🤖 AI Summary
This work addresses the issue of unfair item exposure in recommender systems caused by the coupling of popularity bias and positive-rating bias. It presents the first systematic analysis of how these two biases jointly exacerbate the over-exposure of popular items and proposes a lightweight, percentile-based rating preprocessing method to mitigate this problem. The approach is evaluated across four public datasets in combination with six mainstream recommendation algorithms. Results demonstrate that the proposed method significantly improves item exposure fairness with negligible loss in recommendation accuracy, while also reducing the computational overhead of post-hoc fairness interventions and enhancing their effectiveness.
📝 Abstract
Popularity bias and positivity bias are two prominent sources of bias in recommender systems. Both arise from input data, propagate through recommendation models, and lead to unfair or suboptimal outcomes. Popularity bias occurs when a small subset of items receives most interactions, while positivity bias stems from the over-representation of high rating values.
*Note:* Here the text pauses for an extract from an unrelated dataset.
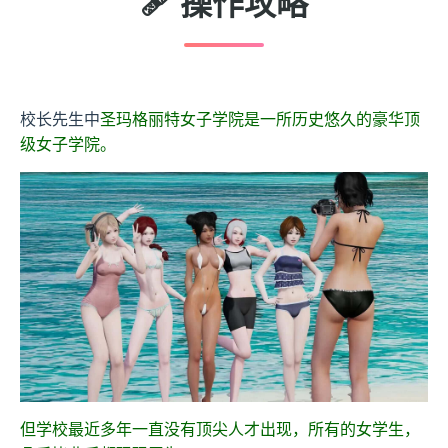
🩹 操作攻略
校长先生中
圣玛格丽特女子学院是一所历史悠久的豪华顶
级女子学院。
但学校最近多年一直没有顶尖人才出现，所有的女学生，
Although each bias has been studied independently, their combined effect, to which we refer to as multifactorial bias, remains underexplored. In this work, we examine how multifactorial bias influences item-side fairness, focusing on exposure bias, which reflects the unequal visibility of items in recommendation outputs. Through simulation studies, we find that positivity bias is disproportionately concentrated on popular items, further amplifying their over-exposure. Motivated by this insight, we adapt a percentile-based rating transformation as a pre-processing strategy to mitigate multifactorial bias. Experiments using six recommendation algorithms across four public datasets show that this approach improves exposure fairness with negligible accuracy loss. We also demonstrate that integrating this pre-processing step into post-processing fairness pipelines enhances their effectiveness and efficiency, enabling comparable or better fairness with reduced computational cost. These findings highlight the importance of addressing multifactorial bias and demonstrate the practical value of simple, data-driven pre-processing methods for improving fairness in recommender systems.